Case in point: Sunday, June 22. We were midway through Pride Month, getting ready to enter Pride Week. I wrote the sermon and re-wrote it and re-wrote it again, trying so hard to say what I felt the congregation needed to hear about a topic so close to the heart of our church. Then, early Sunday morning, I wrote it yet again. While preaching I became almost completely absorbed with the text and the theme. That's not without precedent, of course. In fact, that's how a preacher should (and ordinarily does) feel about every sermon. But, this was different. The subject is so essential to our DNA at Marble, and I wanted so sincerely to say what I felt God desired and our people needed. Anyway, following the sermon and during the closing hymn, I looked at faces. I prayerfully wondered: "Did he receive the comfort I know he needs?" "Did she feel a nudge to be there in some way for her close friend who is struggling?" "Will I get an unhappy e-mail from that person (who perhaps thinks I went too far) or from that person (who perhaps thinks I did not go far enough)?" So, I began to pray about finding some way to quickly re-state the central theme, some way to call all of us to stand on the same page, on God's page. No longer was I thinking about the structure of the service. Instead, I was hyper-focused on the message and the people. You know, of course, that during my first four years at Marble we concluded services with the sermon, the closing hymn, and the benediction. Suddenly the last year and a half's new approach went right out of my mind. I was still back there in the message – Did I help the people, did they hear what I intended, and how would they respond to my words? A light came on. I would re-state it in the benediction. So, after the hymn, I stepped forward and delivered the benediction that I had been urgently formulating as we sang. Literally I hit the center aisle on my way to the door when I thought: 'Good Lord, man, you completely left out the Offertory!" Thank God Travis Winckler calmly stepped forward and continued with Worship as outlined and intended. Meanwhile, I realized that now I had to do yet another benediction – this one jokingly referring to the fact that I was not standing in front of the people, but also tying that to a call for the people to come out into the world as vessels of grace and love.

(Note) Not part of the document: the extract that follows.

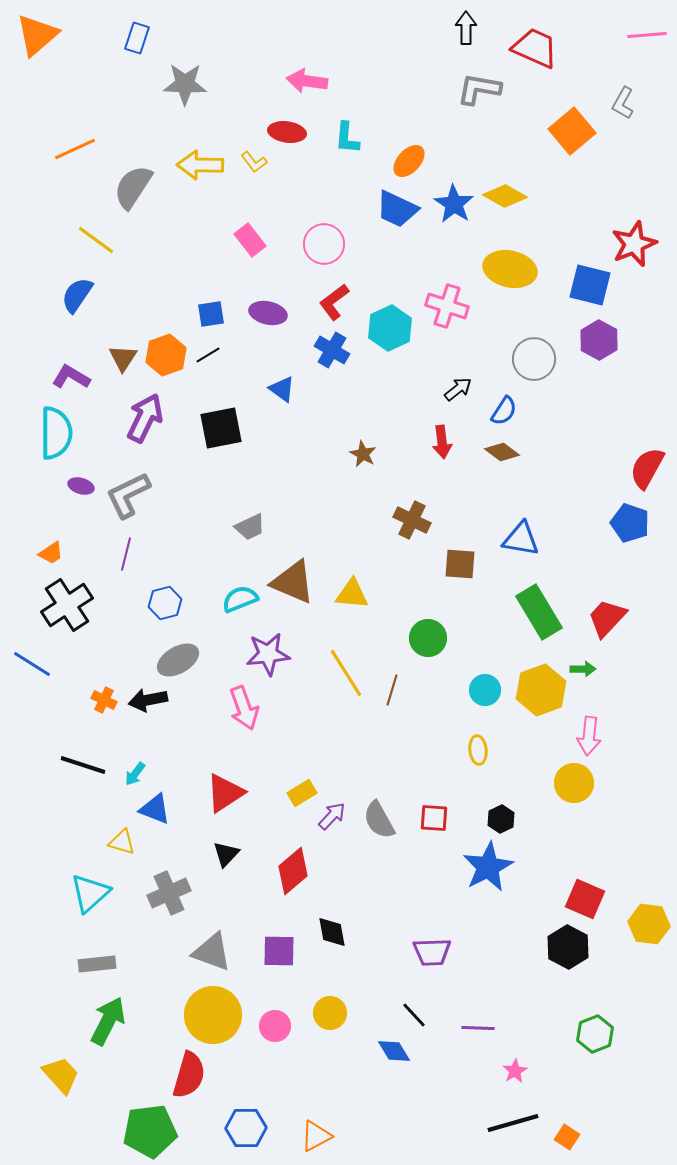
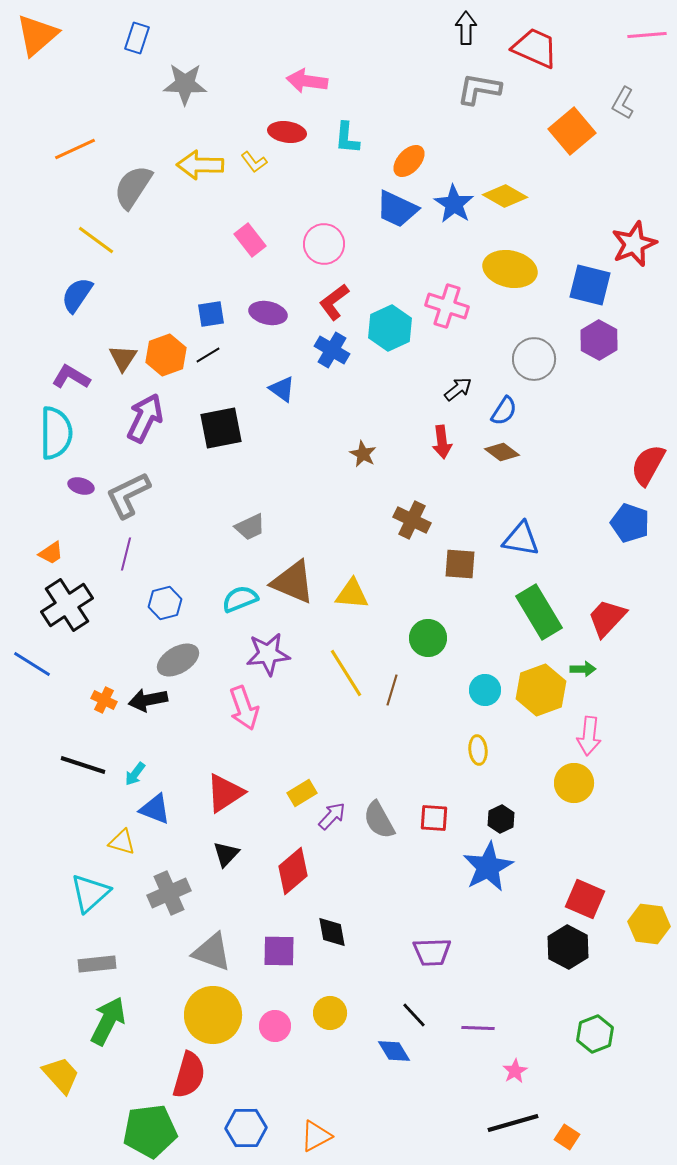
red semicircle at (647, 468): moved 1 px right, 3 px up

You know what the problem was, of course. (At this point, in an attempt to justify myself, I could easily clamor for excuses: Between Sunday morning sermons, WeWo sermons, Worship Without Walls sermons, blogs that are mini-sermons, and guest appearances, I write about 170 messages a year. Add to that the pastoral work, the administrative requirements, etc., etc., and sometimes I get tired, like everyone else. Blah, blah, blah.) But, it wasn't fatigue. It was instead that for a moment I forgot what the moment was about. Even after all these years, I briefly forgot. It was right to be so focused (almost fixated) on the message and its importance. No problem there. But, what I forgot was that while we preach, the sermon belongs to God – and after it is preached, the sermon belongs to those who heard it. "It's not about me," about whether I communicated effectively enough or about how people will respond to me once it's done. Somehow that's what I briefly forgot and why I was subsequently so disappointed in myself. I should have concluded the prayer after the sermon and then just let it go. I did not need to re-create the message in a benediction. I simply needed to trust it into God's hands and into yours.

Funny. I began the sermon that Sunday by referring to times when I am flawed or foolish. Apparently I concluded the service by reiterating that point. But, I also began the sermon by talking about how you folks are so clearly allies, supporters, friends to those of us who need kindness and love. And once again as I stood at the Fifth Avenue door, greeting people while a bit embarrassed, I experienced what I had talked about. I experienced the sense of community that is so essentially Marble. One by one you simply stepped forward, not remarking on my mistake, but instead saying, "Thanks for the sermon you preached today." It was a loving and lovely reminder of what I knew but for a moment had forgotten: Once preached, I can trust the message to those who heard it. You will do with it what God calls you to do. I'll not soon forget that beautiful lesson (nor, I promise, will I ever again forget the Offertory!).